# II. Sampling and fitting
## 1. -  Existing sampling

In this notebook we look at the time sampling of the files.  We want to compare this sampling to the lightcurve time sampling, so we can know how to proceed.

In [1]:
import numpy as np
import pandas as pd
#import pandas_profiling
import matplotlib.pyplot as plt
%matplotlib inline
%config InlineBackend.figure_format = 'retina'

import seaborn as sns
sns.set_context('talk')

In [2]:
import sys, os
sys.path.append(os.path.abspath("../code/"))

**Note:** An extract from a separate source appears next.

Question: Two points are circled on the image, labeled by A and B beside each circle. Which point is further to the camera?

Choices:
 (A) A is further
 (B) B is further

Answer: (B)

Let's read in the temperature data.

In [3]:
from thermals import get_temperature_data_from_suffix, pre_process_temperature_data

In [4]:
%%time
raw_df = get_temperature_data_from_suffix('BoardTemperatures')
df = pre_process_temperature_data(raw_df, add_jitter=False)

CPU times: user 16.7 s, sys: 3.4 s, total: 20.1 s
Wall time: 8.82 s


What is the typical time sampling of each telemetry source for each campaign?

In [5]:
df['time_delta'] = df.index.to_series().diff().dt.total_seconds()
df.groupby('campaign').time_delta.describe()[['count', '25%', '50%', '75%']]

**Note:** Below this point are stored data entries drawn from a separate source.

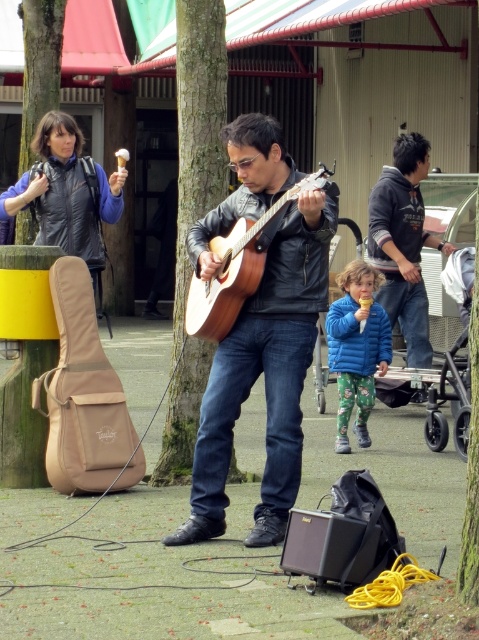 Who is positioned more to the right, wooden acoustic guitar at center or blue fleece jacket at center?

blue fleece jacket at center

Is wooden acoustic guitar at center taller than blue fleece jacket at center?

Indeed, wooden acoustic guitar at center has a greater height compared to blue fleece jacket at center.

Is point (271, 419) positioned before point (358, 404)?

Yes, point (271, 419) is closer to viewer.

You are a GUI agent. You are given a task and a screenshot of the screen. Output one action in this format:
    pyautogui.click(x=<x>, y=<y>)
    Task: Click on the wooden acoustic guitar at center
    The width and height of the screenshot is (479, 640).
    Given the screenshot: What is the action you would take?
    pyautogui.click(x=264, y=372)

Can you confirm if blue fleece jacket at center is thinner than green rough bark tree at upper left?

Yes.

Is point (380, 307) closer to camera compared to point (37, 4)?

Yes, point (380, 307) is closer to viewer.

The height and width of the screenshot is (640, 479). I want to click on blue fleece jacket at center, so click(x=356, y=348).

Between dark gray hoodie at upper right and green rough bark tree at upper left, which one is positioned lower?

dark gray hoodie at upper right is below.

Does dark gray hoodie at upper right appear under green rough bark tree at upper left?

Correct, dark gray hoodie at upper right is located below green rough bark tree at upper left.

Is point (398, 198) positioned after point (33, 24)?

That is False.

Find the location of a particular element. The height and width of the screenshot is (640, 479). dark gray hoodie at upper right is located at coordinates (403, 243).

Unnamed: 0_level_0,count,25%,50%,75%
campaign,Unnamed: 1_level_1,Unnamed: 2_level_1,Unnamed: 3_level_1,Unnamed: 4_level_1
0,72535.0,59.616,59.616,59.616001
1,114585.0,59.616,59.616,59.616001
2,56773.0,119.232,120.096,120.096
3,49835.0,119.232,120.096,120.096
4,51071.0,119.232,120.096,120.096
5,53956.0,119.232,120.096,120.096
6,56910.0,119.232,120.096,120.096
7,59533.0,119.232,120.096,120.096
8,56722.0,119.232,120.096,120.096
12,47851.0,119.232,120.096,120.096


It  looks like campaigns 2 onward have 2 minute telemetry sampling, while campaigns 0 and 1 had one minute sampling.  Each campaign has slight perturbations in the time sampling.

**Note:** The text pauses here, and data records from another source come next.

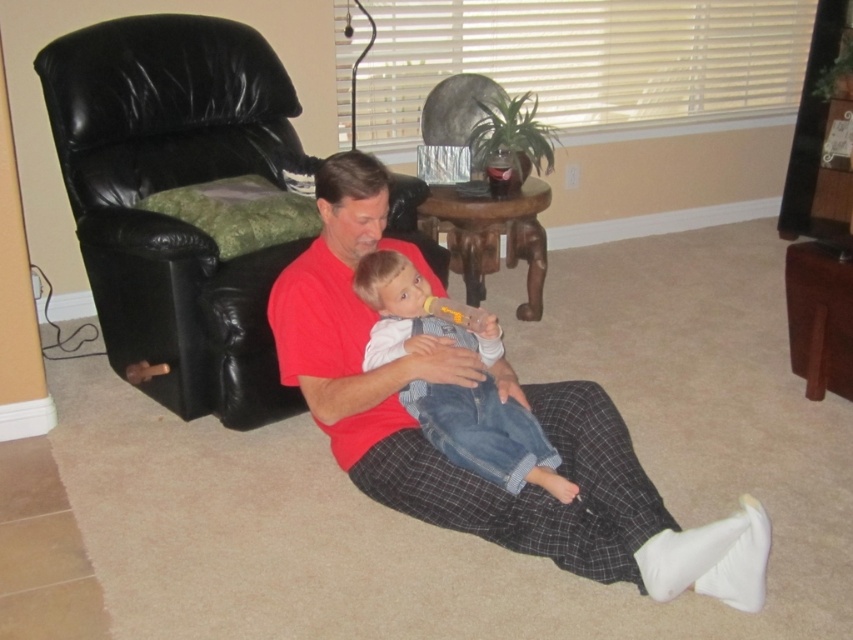 You are a delivery person trying to place a package on the surface between the red cotton shirt at center and the black leather armchair at left. Is there enough space to place the package there?

The red cotton shirt at center is below the black leather armchair at left, meaning there is no horizontal space between them for placing the package. The package cannot be placed there.

You are a delivery person who needs to place a small package on the floor between the red cotton shirt at center and the black leather armchair at left. Which object should you position the package closer to so that it remains within the visible frame of the image?

The red cotton shirt at center has a lesser height compared to the black leather armchair at left, so positioning the package closer to the red cotton shirt at center would keep it within the visible frame as it is shorter and less likely to block the view.

You are a visitor entering the living room and want to sit on the black leather armchair at left without disturbing the child in denim overalls at center. Is the path clear?

The denim overalls at center is behind the black leather armchair at left, so the path to the black leather armchair at left is clear. You can sit there without disturbing the child in denim overalls at center.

How about the other files?

In [6]:
file_names = ['BoardTemperatures', 'TelescopeTemperatureTH_2', 'TelescopeTemperatureTH_1', 'TelescopeTemperaturePED']

In [7]:
median_time_samples = pd.DataFrame()

In [8]:
%%time
for file_name in file_names:
    raw_df = get_temperature_data_from_suffix(file_name)
    df = pre_process_temperature_data(raw_df, add_jitter=False)
    df['time_delta'] = df.index.to_series().diff().dt.total_seconds()
    median_time_samples[file_name] = df.groupby('campaign').time_delta.median()

CPU times: user 59.4 s, sys: 11.1 s, total: 1min 10s
Wall time: 33.7 s


In [9]:
median_time_samples

Unnamed: 0_level_0,BoardTemperatures,TelescopeTemperatureTH_2,TelescopeTemperatureTH_1,TelescopeTemperaturePED
campaign,Unnamed: 1_level_1,Unnamed: 2_level_1,Unnamed: 3_level_1,Unnamed: 4_level_1
0,59.616,57.888,57.888,59.616
1,59.616,57.888,57.888,59.616
2,120.096,118.367999,118.367999,120.096
3,120.096,118.367999,118.367999,120.096
4,120.096,118.367999,118.367999,120.096
5,120.096,118.367999,118.367999,120.096
6,120.096,118.367999,118.367999,120.096
7,120.096,118.367999,118.367999,120.096
8,120.096,118.367999,118.367999,120.096
12,120.096,118.367999,118.367999,120.096


Roughly the same outcome here-- each camapign has about 2 minute cadence telemetry, though the `TelescopeTemperatureTH` telemetry files are collected with a slightly faster duty cycle than the board temperatures.

2 minutes is much faster than the 30 minute long cadence time series, but twice as slow as the one minute short cadence photometry.

This sampling is a bit tricky because it means we should interpolate the thermal sampling onto the finer short cadence time points, but we should interpolate the long cadence sampling onto the finer telemetry reference times.